Looking at all the prompts I actually wonder if for one month we, or you all, could have the freedom to go for any nomination. Or no nominations, just a free, unfettered fortnight.


----------



## bdcharles (Jun 2, 2019)

Fatclub said:


> You have parks and men on Pleasure Planet, don't you?
> 
> Looking at all the prompts I actually wonder if for one month we, or you all, could have the freedom to go for any nomination. Or no nominations, just a free, unfettered fortnight.



I love this idea!


----------



## SueC (Jun 2, 2019)

What a great idea!


----------



## velo (Jun 3, 2019)

bdcharles said:
			
		

> Or no nominations, just a free, unfettered fortnight.

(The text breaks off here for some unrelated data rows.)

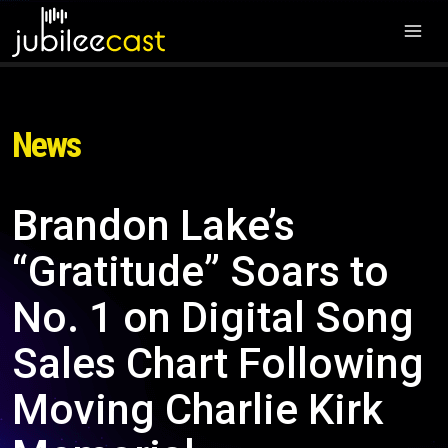
News
Brandon Lake’s
“Gratitude” Soars to
No. 1 on Digital Song
Sales Chart Following
Moving Charlie Kirk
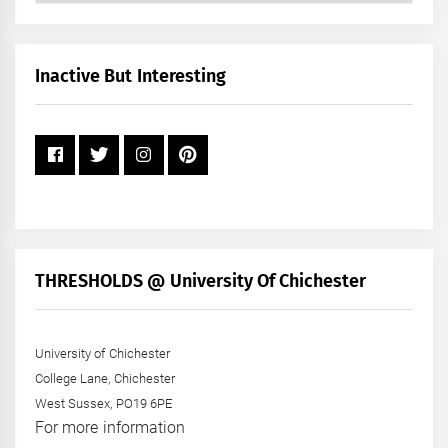
by
Month
+
Inactive But Interesting
Year
THRESHOLDS @ University Of Chichester
University of Chichester
College Lane, Chichester
West Sussex, PO19 6PE
For more information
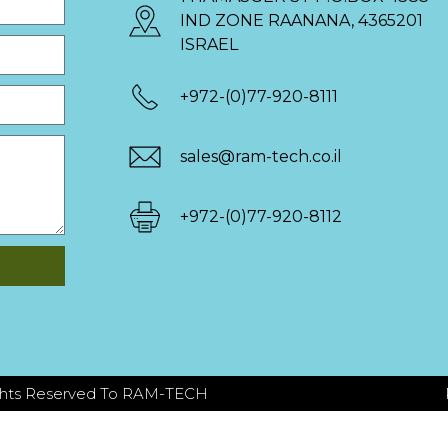
IND ZONE RAANANA, 4365201
ISRAEL
+972-(0)77-920-8111
sales@ram-tech.co.il
+972-(0)77-920-8112
ights Reserved To RAM-TECH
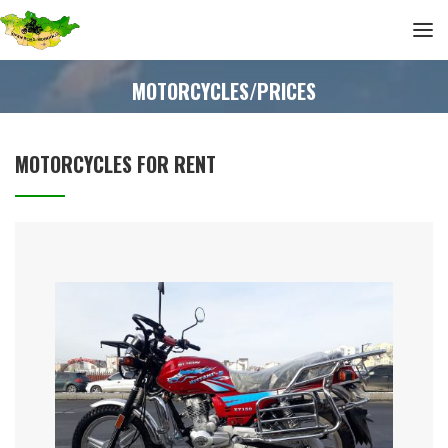
MOTORCYCLES/PRICES
MOTORCYCLES FOR RENT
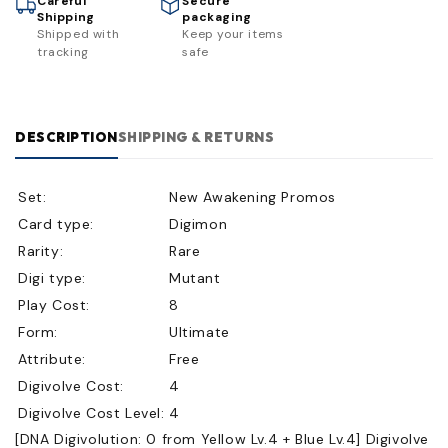
Careful
Secure
Shipping
packaging
Shipped with
Keep your items
tracking
safe
DESCRIPTION
SHIPPING & RETURNS
Set:
New Awakening Promos
Card type:
Digimon
Rarity:
Rare
Digi type:
Mutant
Play Cost:
8
Form:
Ultimate
Attribute:
Free
Digivolve Cost:
4
Digivolve Cost Level:
4
[DNA Digivolution: 0 from Yellow Lv.4 + Blue Lv.4] Digivolve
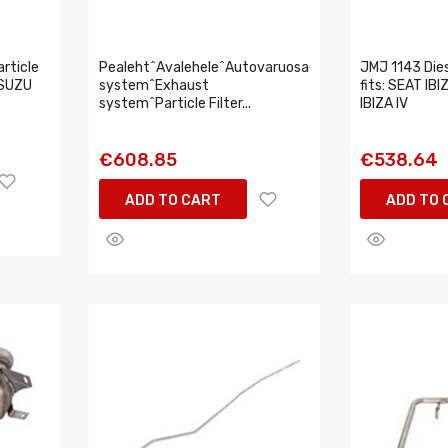
rticle
Pealeht^Avalehele^Autovaruosad^Intake,exhaust
JMJ 1143 Diese
 ISUZU
system^Exhaust
fits: SEAT IBIZ
system^Particle Filter...
IBIZA IV
€608.85
€538.64
ADD TO CART
ADD TO 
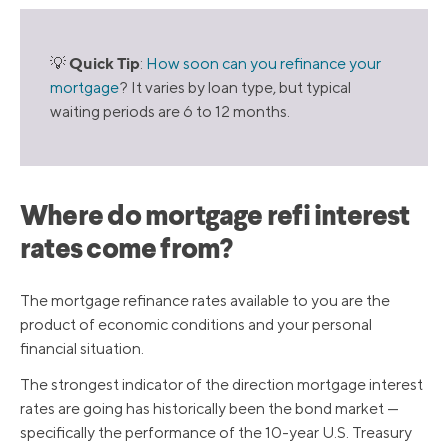
Quick Tip
💡
:
How soon can you refinance your
mortgage
? It varies by loan type, but typical
waiting periods are 6 to 12 months.
Where do mortgage refi interest
rates come from?
The mortgage refinance rates available to you are the
product of economic conditions and your personal
financial situation.
The strongest indicator of the direction mortgage interest
rates are going has historically been the bond market —
specifically the performance of the 10-year U.S. Treasury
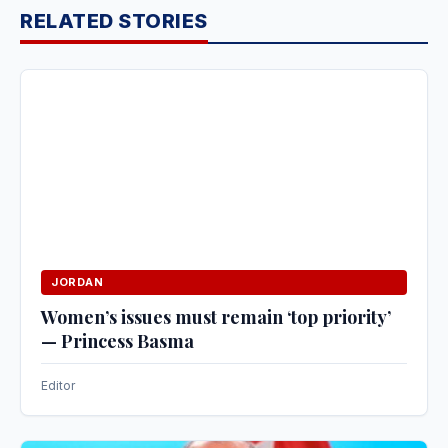
RELATED STORIES
JORDAN
Women’s issues must remain ‘top priority’
— Princess Basma
Editor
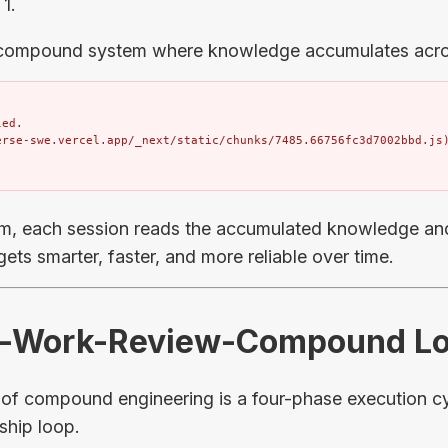
 1.
 compound system where knowledge accumulates acro
ed.

erse-swe.vercel.app/_next/static/chunks/7485.66756fc3d7002bbd.js
m, each session reads the accumulated knowledge and
ets smarter, faster, and more reliable over time.
an-Work-Review-Compound L
f compound engineering is a four-phase execution cyc
-ship loop.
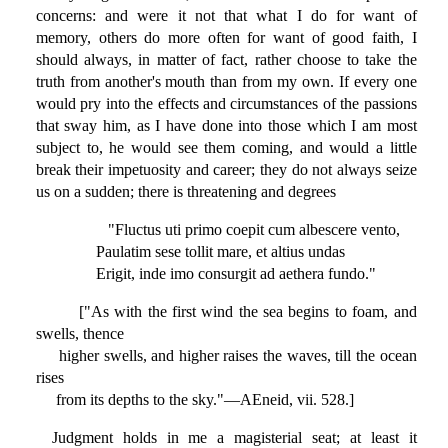
concerns: and were it not that what I do for want of
memory, others do more often for want of good faith, I
should always, in matter of fact, rather choose to take the
truth from another's mouth than from my own. If every one
would pry into the effects and circumstances of the passions
that sway him, as I have done into those which I am most
subject to, he would see them coming, and would a little
break their impetuosity and career; they do not always seize
us on a sudden; there is threatening and degrees
"Fluctus uti primo coepit cum albescere vento,
Paulatim sese tollit mare, et altius undas
Erigit, inde imo consurgit ad aethera fundo."
["As with the first wind the sea begins to foam, and
swells, thence
higher swells, and higher raises the waves, till the ocean
rises
from its depths to the sky."—AEneid, vii. 528.]
Judgment holds in me a magisterial seat; at least it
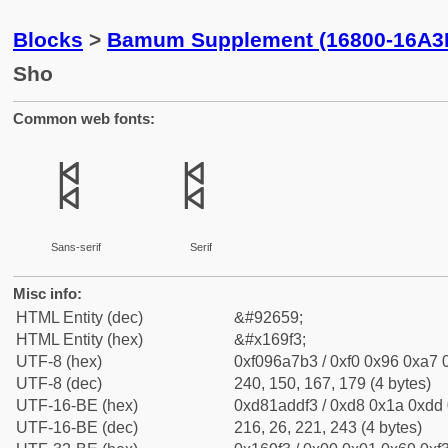
Blocks
>
Bamum Supplement (16800-16A3
Sho
Common web fonts:
𖧳
𖧳
Sans-serif
Serif
Misc info:
HTML Entity (dec)
&#92659;
HTML Entity (hex)
&#x169f3;
UTF-8 (hex)
0xf096a7b3 / 0xf0 0x96 0xa7 0
UTF-8 (dec)
240, 150, 167, 179 (4 bytes)
UTF-16-BE (hex)
0xd81addf3 / 0xd8 0x1a 0xdd 0
UTF-16-BE (dec)
216, 26, 221, 243 (4 bytes)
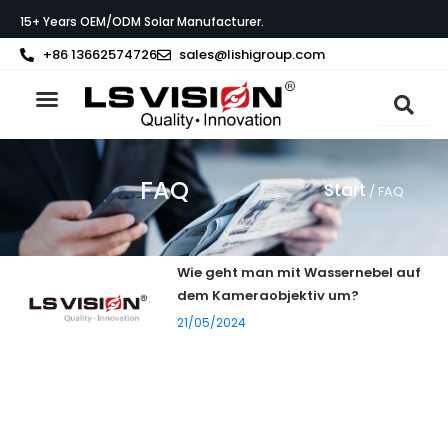
Zum
15+ Years OEM/ODM Solar Manufacturer.
Inhalt
springen
+86 13662574726
sales@lishigroup.com
FAQ
Start
/ FAQ
Wie geht man mit Wassernebel auf
dem Kameraobjektiv um?
21/05/2024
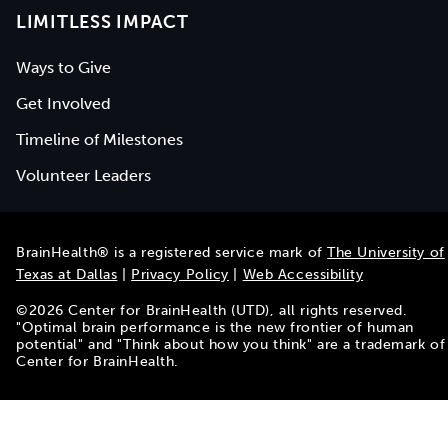
LIMITLESS IMPACT
Ways to Give
Get Involved
Timeline of Milestones
Volunteer Leaders
BrainHealth® is a registered service mark of
The University of
Texas at Dallas
|
Privacy Policy
|
Web Accessibility
©
2026
Center for BrainHealth (UTD), all rights reserved.
"Optimal brain performance is the new frontier of human
potential" and "Think about how you think" are a trademark of
Center for BrainHealth.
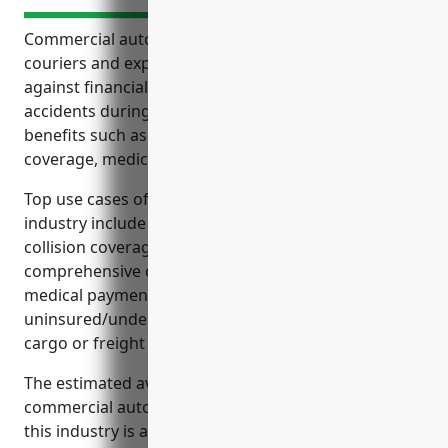
Commercial auto insurance is essential coverage for
couriers and express delivery services to protect
against financial risks and liability from vehicle
accidents during package delivery. It provides
benefits such as liability protection, physical damage
coverage, medical payments, and more.
Top use cases of commercial auto insurance for this
industry include liability coverage in accidents,
collision coverage for vehicle damage,
comprehensive coverage for non-collision incidents,
medical payments coverage,
uninsured/underinsured motorist coverage, and
cargo or freight coverage.
The estimated average annual pricing for a
commercial auto insurance policy for businesses in
this industry is around $3,500 per vehicle, taking into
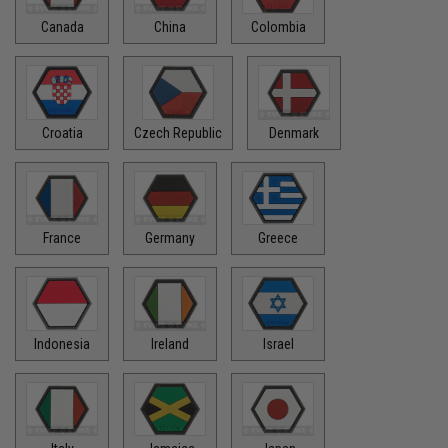
Canada
China
Colombia
Croatia
Czech Republic
Denmark
France
Germany
Greece
Indonesia
Ireland
Israel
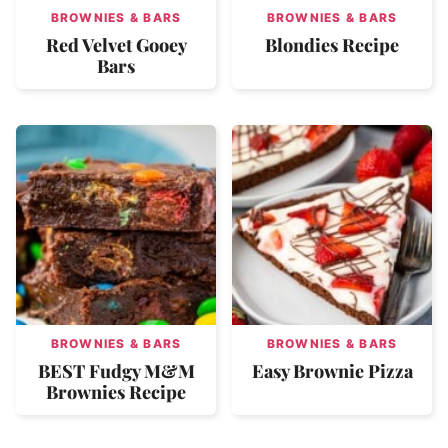
BROWNIES & BARS
BROWNIES & BARS
Red Velvet Gooey
Blondies Recipe
Bars
BROWNIES & BARS
BROWNIES & BARS
BEST Fudgy M&M
Easy Brownie Pizza
Brownies Recipe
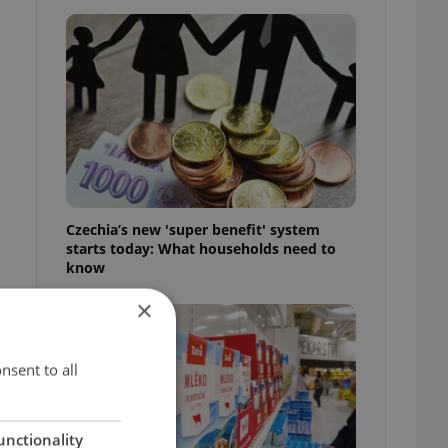
Czechia’s new 'super benefit' system
starts today: What households need to
know
×
nsent to all
d
unctionality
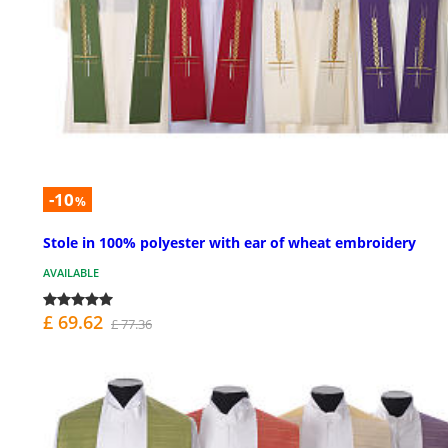
-10
%
Stole in 100% polyester with ear of wheat embroidery
AVAILABLE
£ 69.62
£ 77.36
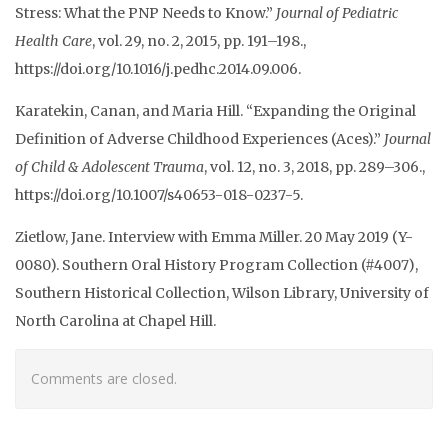
Stress: What the PNP Needs to Know.”
Journal of Pediatric
Health Care
, vol. 29, no. 2, 2015, pp. 191–198.,
https://doi.org/10.1016/j.pedhc.2014.09.006.
Karatekin, Canan, and Maria Hill. “Expanding the Original
Definition of Adverse Childhood Experiences (Aces).”
Journal
of Child & Adolescent Trauma
, vol. 12, no. 3, 2018, pp. 289–306.,
https://doi.org/10.1007/s40653-018-0237-5.
Zietlow, Jane. Interview with Emma Miller. 20 May 2019 (Y-
0080). Southern Oral History Program Collection (#4007),
Southern Historical Collection, Wilson Library, University of
North Carolina at Chapel Hill.
Comments are closed.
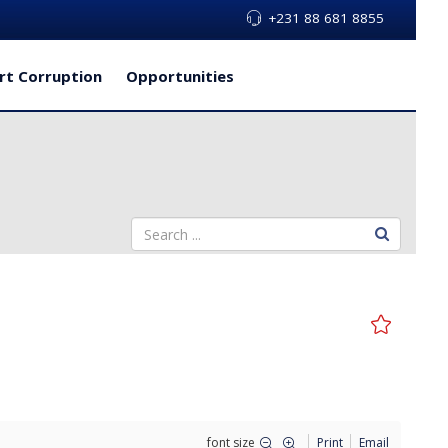
+231 88 681 8855
rt Corruption
Opportunities
font size
Print
Email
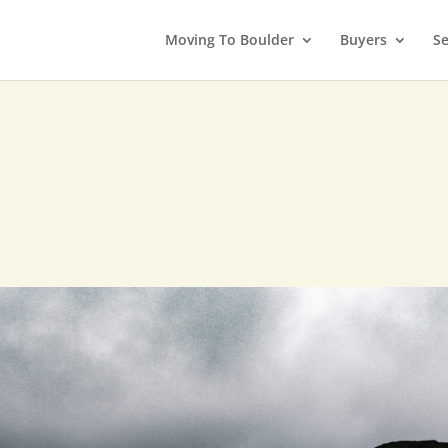
Moving To Boulder
Buyers
Se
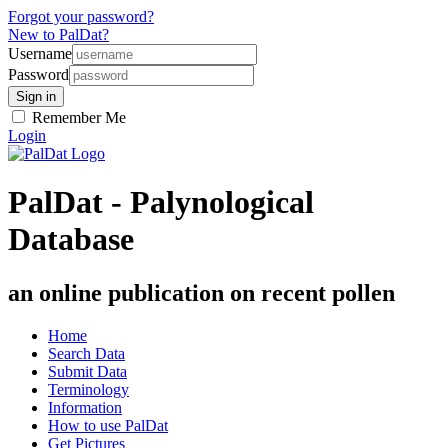
Forgot your password?
New to PalDat?
Username
Password
Remember Me
Login
PalDat - Palynological
Database
an online publication on recent pollen
Home
Search Data
Submit Data
Terminology
Information
How to use PalDat
Get Pictures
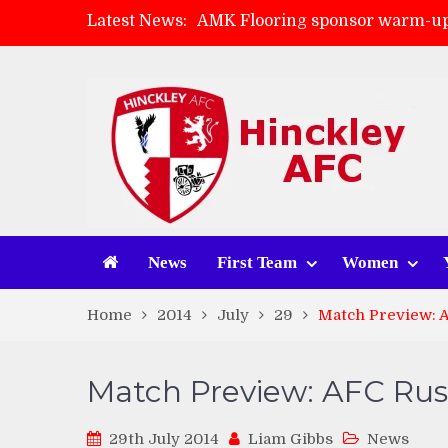
Latest News:
AMK Flooring sponsor warm-up
Skegness Town 2-2 Hinckley A
Match Preview: Skegness Town 
Match Preview: Whitchurch Alp
News
First Team
Women
Home
2014
July
29
Match Preview: 
Match Preview: AFC Ru
29th July 2014
Liam Gibbs
News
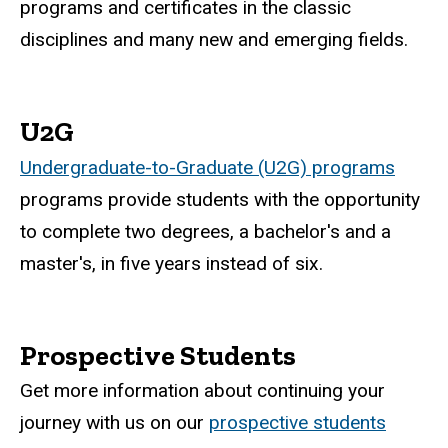
programs and certificates in the classic
disciplines and many new and emerging fields.
U2G
Undergraduate-to-Graduate (U2G) programs
programs provide students with the opportunity
to complete two degrees, a bachelor's and a
master's, in five years instead of six.
Prospective Students
Get more information about continuing your
journey with us on our
prospective students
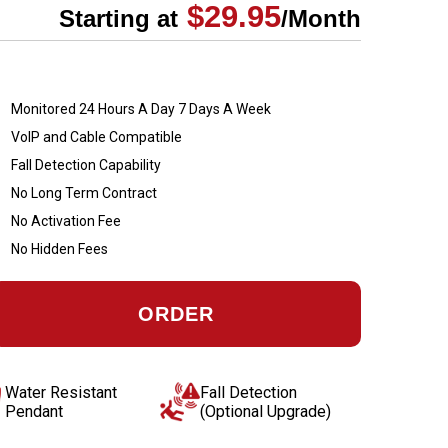
$29.95
Starting at
/Month
Monitored 24 Hours A Day 7 Days A Week
VoIP and Cable Compatible
Fall Detection Capability
No Long Term Contract
No Activation Fee
No Hidden Fees
ORDER
Water Resistant
Fall Detection
Pendant
(Optional Upgrade)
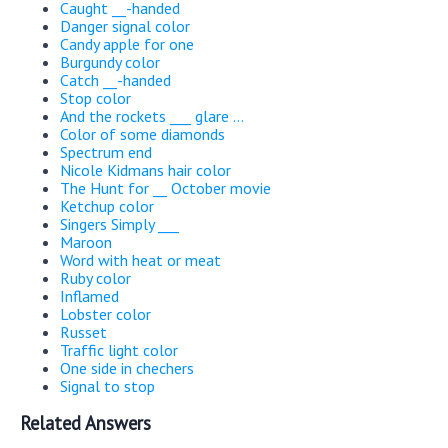
Caught __-handed
Danger signal color
Candy apple for one
Burgundy color
Catch __-handed
Stop color
And the rockets ___ glare ...
Color of some diamonds
Spectrum end
Nicole Kidmans hair color
The Hunt for __ October movie
Ketchup color
Singers Simply ___
Maroon
Word with heat or meat
Ruby color
Inflamed
Lobster color
Russet
Traffic light color
One side in chechers
Signal to stop
Related Answers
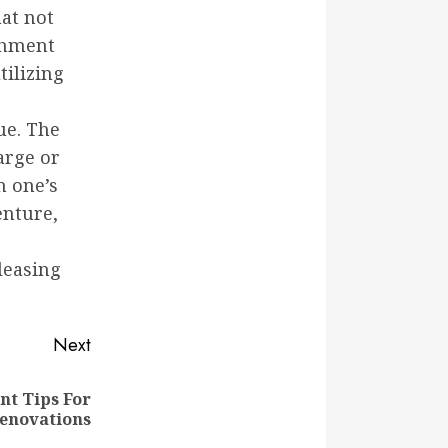
at not
ishment
tilizing
ue. The
arge or
n one’s
enture,
leasing
Next
t Tips For
enovations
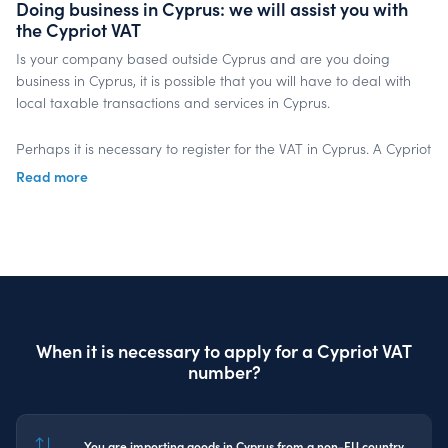
Doing business in Cyprus: we will assist you with
the Cypriot VAT
Is your company based outside Cyprus and are you doing
business in Cyprus, it is possible that you will have to deal with
local taxable transactions and services in Cyprus.
Perhaps it is necessary to register for the VAT in Cyprus. A Cypriot
VAT number has to be applied for at the Cypriot Tax Office. After
Read more
registration for Cypriot VAT, periodical VAT returns for the Cypriot
turnover have to be submitted.
Our InterVAT specialists know all rules and legislation when you
are trading in Cyprus. Outsourcing will save time and money,
because you can focus on your core business, while we are
taking care of the correct submission of the Cypriot VAT returns in
When it is necessary to apply for a Cypriot VAT
due time.
number?
Get in touch
You are importing goods in Cyprus from a non-EU country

I like the idea as well.  

_Free_
_Unfettered_
_Shriven _
_Free - _
_Dream that what is dreamed will be:_
_Old eyes clasped shut until they see,_
_And sing the silent prophecy -_
_And be - _
_Unfettered_
_Shriven_
_Free.

-_Stephen R. Donaldson, _The Chronicles of Thomas Covenant_


----------



## Fatclub (Jun 3, 2019)

..love Stephen R Donaldson!


----------



## velo (Jun 3, 2019)

I think about 1/3 of my vocabulary comes from reading him when I was young.


----------



## Fatclub (Jun 5, 2019)

Yes, when I read the first Thomas Covenant book, I made a handwritten note of 57 words to look up in the dictionary. Lord Foul's *Bane *being the first!


----------



## velo (Jun 5, 2019)

https://web.archive.org/web/20150218032816/http://gdiproductions.net/srdamd/

The site isn't live anymore but this is a cached version.  All the uncommon words SRD used in TCoTC


----------